> [The problem]: How many lines in the records below contain the word "Dentifrice"? Answer with the number only.

*** Block opens ***

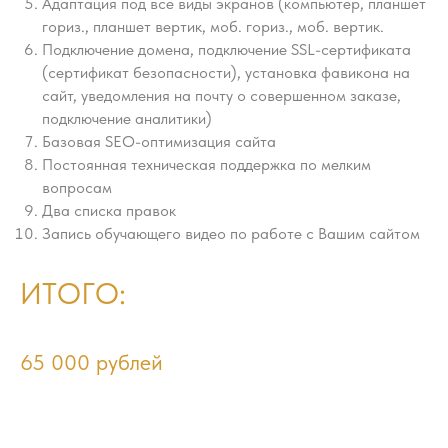
Адаптация под все виды экранов (компьютер, планшет
гориз., планшет вертик, моб. гориз., моб. вертик.
Подключение домена, подключение SSL-сертификата
(сертификат безопасности), установка фавикона на
сайт, уведомления на почту о совершенном заказе,
подключение аналитики)
Базовая SEO-оптимизация сайта
Постоянная техническая поддержка по мелким
вопросам
Два списка правок
Запись обучающего видео по работе с Вашим сайтом
ИТОГО:
65 000 рублей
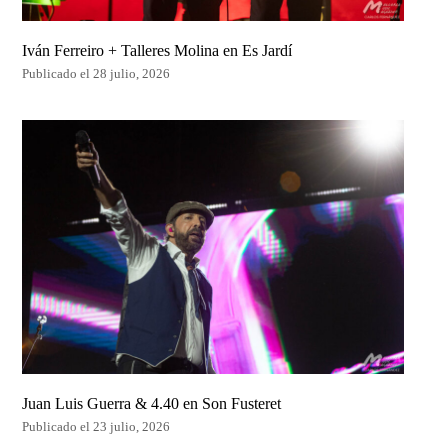
Iván Ferreiro + Talleres Molina en Es Jardí
Publicado el 28 julio, 2026
Juan Luis Guerra & 4.40 en Son Fusteret
Publicado el 23 julio, 2026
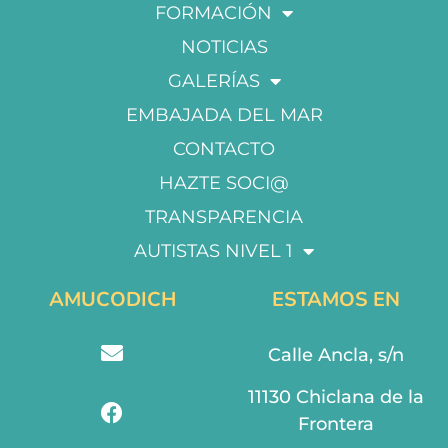
FORMACIÓN
NOTICIAS
GALERÍAS
EMBAJADA DEL MAR
CONTACTO
HAZTE SOCI@
TRANSPARENCIA
AUTISTAS NIVEL 1
AMUCODICH
ESTAMOS EN
Calle Ancla, s/n
11130 Chiclana de la
Frontera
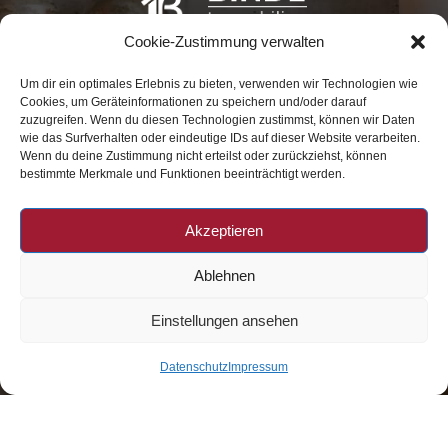
Cookie-Zustimmung verwalten
Marienplatz 21
Um dir ein optimales Erlebnis zu bieten, verwenden wir Technologien wie
in 82362 Weilheim
Cookies, um Geräteinformationen zu speichern und/oder darauf
zuzugreifen. Wenn du diesen Technologien zustimmst, können wir Daten
wie das Surfverhalten oder eindeutige IDs auf dieser Website verarbeiten.
Wenn du deine Zustimmung nicht erteilst oder zurückziehst, können
bestimmte Merkmale und Funktionen beeinträchtigt werden.
Datenschutz
|
Impressum
|
Widerruf
Akzeptieren
Ablehnen
Telefon: 0881 – 40664
Telefax: 0881 – 417650
Einstellungen ansehen
info@bindl-immobilien.de
Datenschutz
Impressum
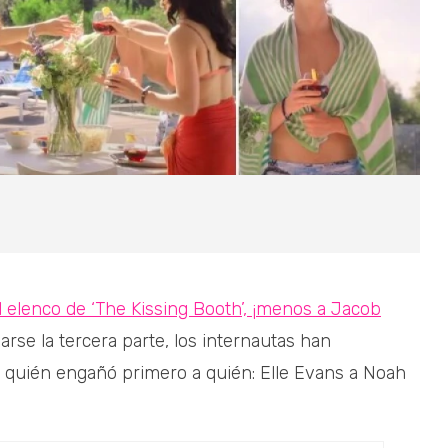
l elenco de ‘The Kissing Booth’, ¡menos a Jacob
rse la tercera parte, los internautas han
 quién engañó primero a quién: Elle Evans a Noah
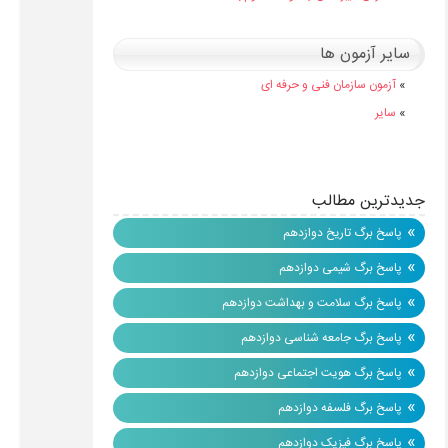
سایر آزمون ها
»
آزمون سازمان فنی و حرفه ای
»
سایر
جدیدترین مطالب
»
پاسخ برگ تاریخ دوازدهم
»
پاسخ برگ شیمی دوازدهم
»
پاسخ برگ سلامت و بهداشت دوازدهم
»
پاسخ برگ جامعه شناسی دوازدهم
»
پاسخ برگ هویت اجتماعی دوازدهم
»
پاسخ برگ فلسفه دوازدهم
»
پاسخ برگ فیزیک دوازدهم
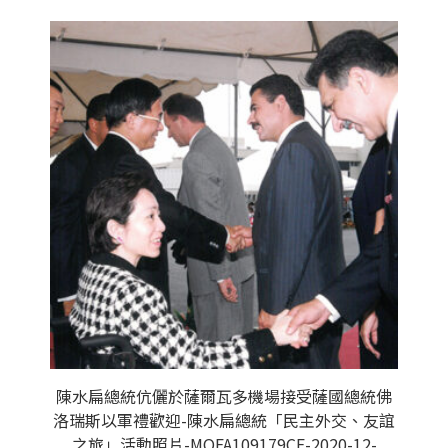
陳水扁總統伉儷於薩爾瓦多機場接受薩國總統佛
洛瑞斯以軍禮歡迎-陳水扁總統「民主外交、友誼
之旅」活動照片-MOFA109179CF-2020-12-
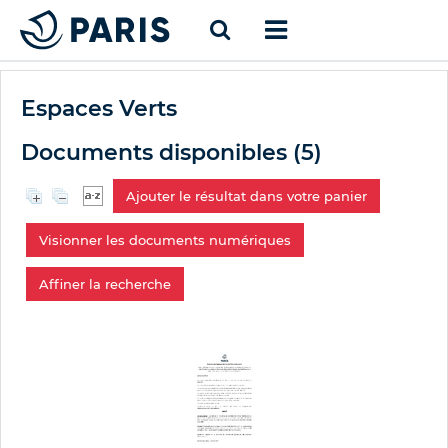
Espaces Verts
Documents disponibles (
5
)
Ajouter le résultat dans votre panier
Visionner les documents numériques
Affiner la recherche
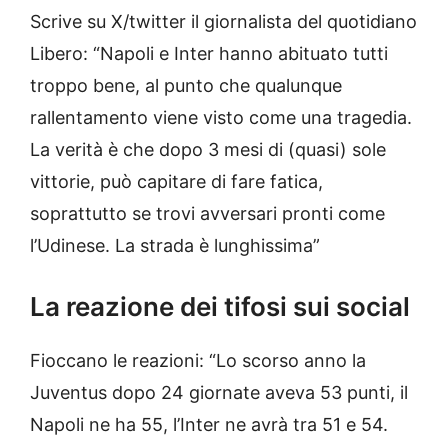
Scrive su X/twitter il giornalista del quotidiano
Libero: “Napoli e Inter hanno abituato tutti
troppo bene, al punto che qualunque
rallentamento viene visto come una tragedia.
La verità è che dopo 3 mesi di (quasi) sole
vittorie, può capitare di fare fatica,
soprattutto se trovi avversari pronti come
l’Udinese. La strada è lunghissima”
La reazione dei tifosi sui social
Fioccano le reazioni: “Lo scorso anno la
Juventus dopo 24 giornate aveva 53 punti, il
Napoli ne ha 55, l’Inter ne avrà tra 51 e 54.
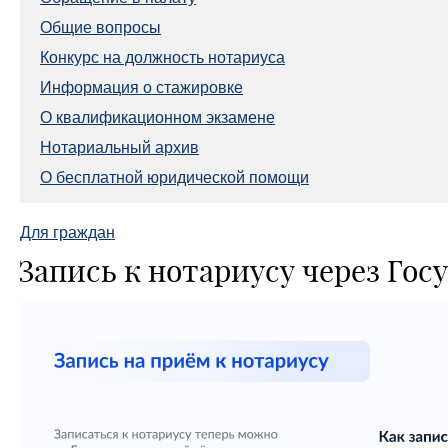
Общие вопросы
Конкурс на должность нотариуса
Информация о стажировке
О квалификационном экзамене
Нотариальный архив
О бесплатной юридической помощи
Для граждан
Запись к нотариусу через Гос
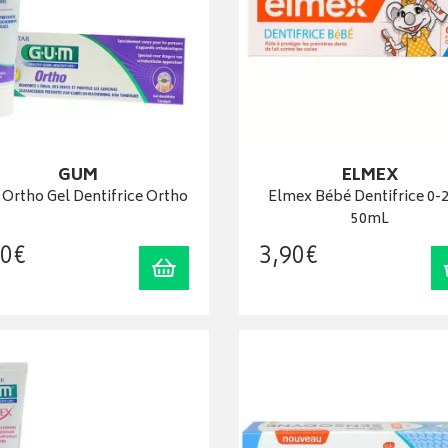
GUM
ELMEX
Ortho Gel Dentifrice Ortho
Elmex Bébé Dentifrice 0-
50mL
0
€
3
,
90
€
Ajouter au panier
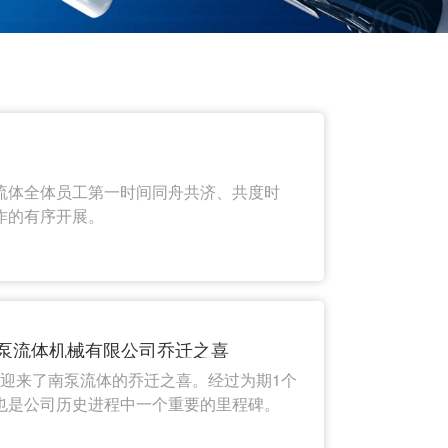
流体全体员工第一时间同舟共济、共度时
作的有序开展。
南泵流体机械有限公司乔迁之喜
6日迎来了南泵流体的乔迁之喜。经过为期1个
也是公司历史进程中一个重要的里程碑。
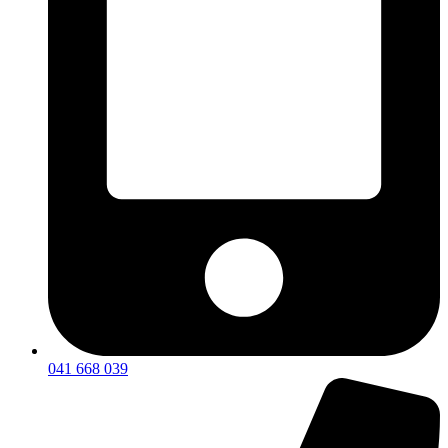
041 668 039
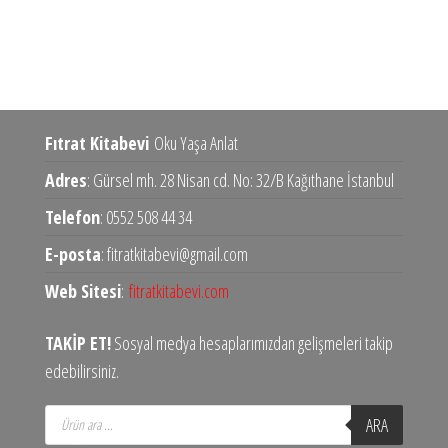
Fıtrat Kitabevi
Oku Yaşa Anlat
Adres
: Gürsel mh. 28 Nisan cd. No: 32/B Kağıthane İstanbul
Telefon
: 0552 508 44 34
E-posta
: fitratkitabevi@gmail.com
Web Sitesi
:
fitratkitabevi.com
TAKİP ET!
Sosyal medya hesaplarımızdan gelişmeleri takip
edebilirsiniz.
Products
ARA
search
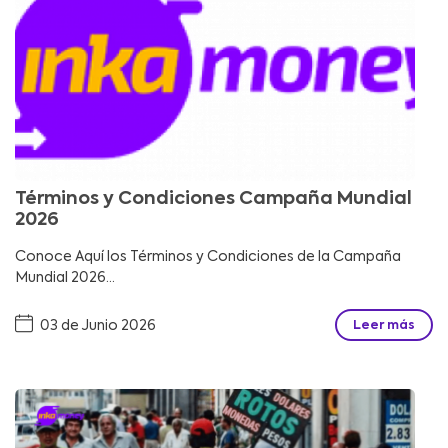
Términos y Condiciones Campaña Mundial
2026
Conoce Aquí los Términos y Condiciones de la Campaña
Mundial 2026...
03 de Junio 2026
Leer más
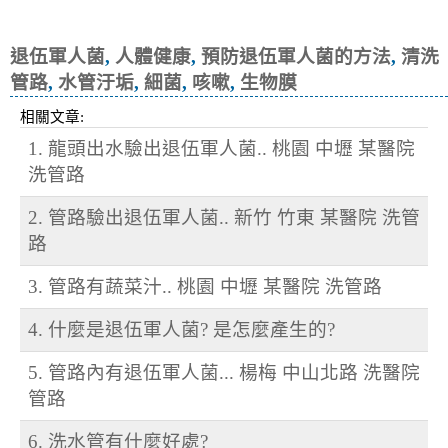
菌, 咳嗽
退伍軍人菌
,
人體健康
,
預防退伍軍人菌的方法
,
清洗
管路
,
水管汙垢
,
細菌
,
咳嗽
,
生物膜
相關文章:
1. 龍頭出水驗出退伍軍人菌.. 桃園 中壢 某醫院
洗管路
2. 管路驗出退伍軍人菌.. 新竹 竹東 某醫院 洗管
路
3. 管路有蔬菜汁.. 桃園 中壢 某醫院 洗管路
4. 什麼是退伍軍人菌? 是怎麼產生的?
5. 管路內有退伍軍人菌... 楊梅 中山北路 洗醫院
管路
6. 洗水管有什麼好處?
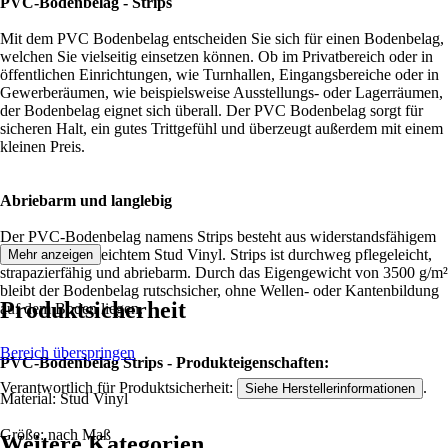
PVC-Bodenbelag - Strips
Mit dem PVC Bodenbelag entscheiden Sie sich für einen Bodenbelag,
welchen Sie vielseitig einsetzen können. Ob im Privatbereich oder in
öffentlichen Einrichtungen, wie Turnhallen, Eingangsbereiche oder in
Gewerberäumen, wie beispielsweise Ausstellungs- oder Lagerräumen,
der Bodenbelag eignet sich überall. Der PVC Bodenbelag sorgt für
sicheren Halt, ein gutes Trittgefühl und überzeugt außerdem mit einem
kleinen Preis.
Abriebarm und langlebig
Der PVC-Bodenbelag namens Strips besteht aus widerstandsfähigem
und sehr pflegeleichtem Stud Vinyl. Strips ist durchweg pflegeleicht,
Mehr anzeigen
strapazierfähig und abriebarm. Durch das Eigengewicht von 3500 g/m²
bleibt der Bodenbelag rutschsicher, ohne Wellen- oder Kantenbildung
Produktsicherheit
auf dem Boden liegen.
Bereich überspringen
PVC-Bodenbelag Strips - Produkteigenschaften:
Verantwortlich für Produktsicherheit:
.
Siehe Herstellerinformationen
Material: Stud Vinyl
Größe: nach Maß
Weitere Kategorien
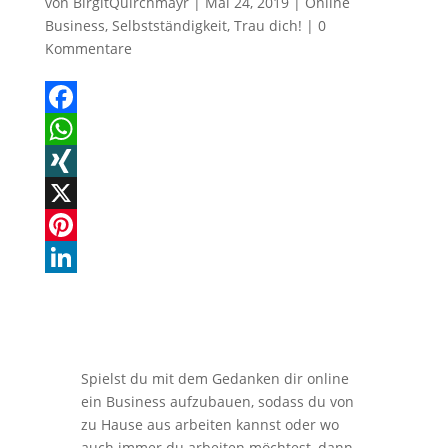
von
BirgitQuirchmayr
|
Mai 24, 2019
|
Online
e
d
Business
,
Selbstständigkeit
,
Trau dich!
|
0
s
I
Kommentare
t
n
F
a
W
c
h
X
e
a
I
X
b
t
N
P
o
s
G
i
L
o
A
n
i
k
p
t
n
Spielst du mit dem Gedanken dir online
p
e
k
ein Business aufzubauen, sodass du von
r
e
zu Hause aus arbeiten kannst oder wo
auch immer du arbeiten möchtest, dann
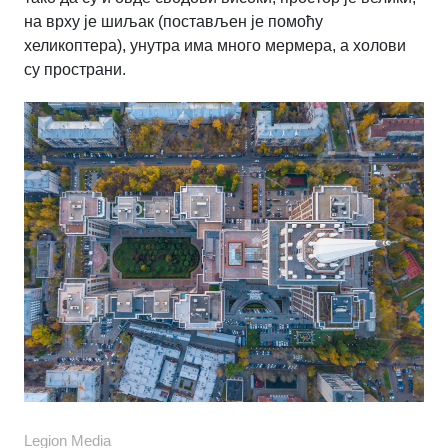
на врху је шиљак (постављен је помоћу
хеликоптера), унутра има много мермера, а холови
су пространи.
Legion Media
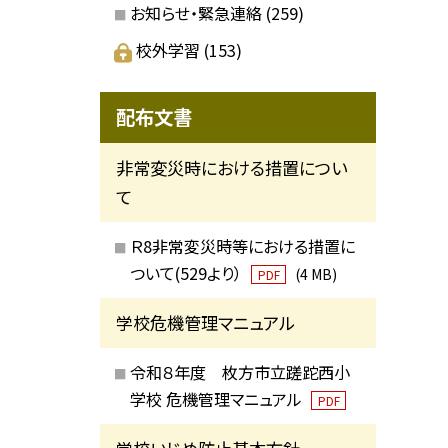
お知らせ・緊急連絡
(259)
校外学習
(153)
配布文書
非常変災時における措置につい
て
Ｒ8非常変災時等における措置に
ついて(529より）
(4 MB)
PDF
学校危機管理マニュアル
令和８年度 枚方市立蹉跎西小
学校 危機管理マニュアル
PDF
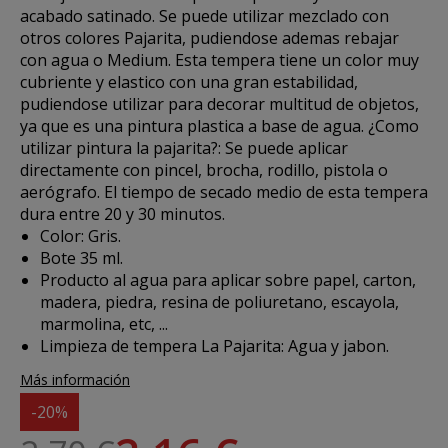
acabado satinado. Se puede utilizar mezclado con
otros colores Pajarita, pudiendose ademas rebajar
con agua o Medium. Esta tempera tiene un color muy
cubriente y elastico con una gran estabilidad,
pudiendose utilizar para decorar multitud de objetos,
ya que es una pintura plastica a base de agua. ¿Como
utilizar
pintura la pajarita
?: Se puede aplicar
directamente con pincel, brocha, rodillo, pistola o
aerógrafo. El tiempo de secado medio de esta tempera
dura entre 20 y 30 minutos.
Color: Gris.
Bote 35 ml.
Producto al agua para aplicar sobre papel, carton,
madera, piedra, resina de poliuretano, escayola,
marmolina, etc, ...
Limpieza de tempera La Pajarita: Agua y jabon.
Más información
-20%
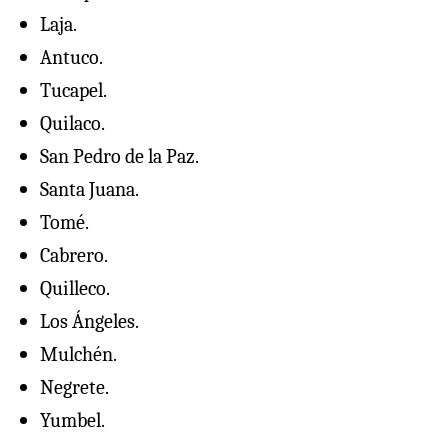
Laja.
Antuco.
Tucapel.
Quilaco.
San Pedro de la Paz.
Santa Juana.
Tomé.
Cabrero.
Quilleco.
Los Ángeles.
Mulchén.
Negrete.
Yumbel.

*** Block closes ***

> [Answer box]: 2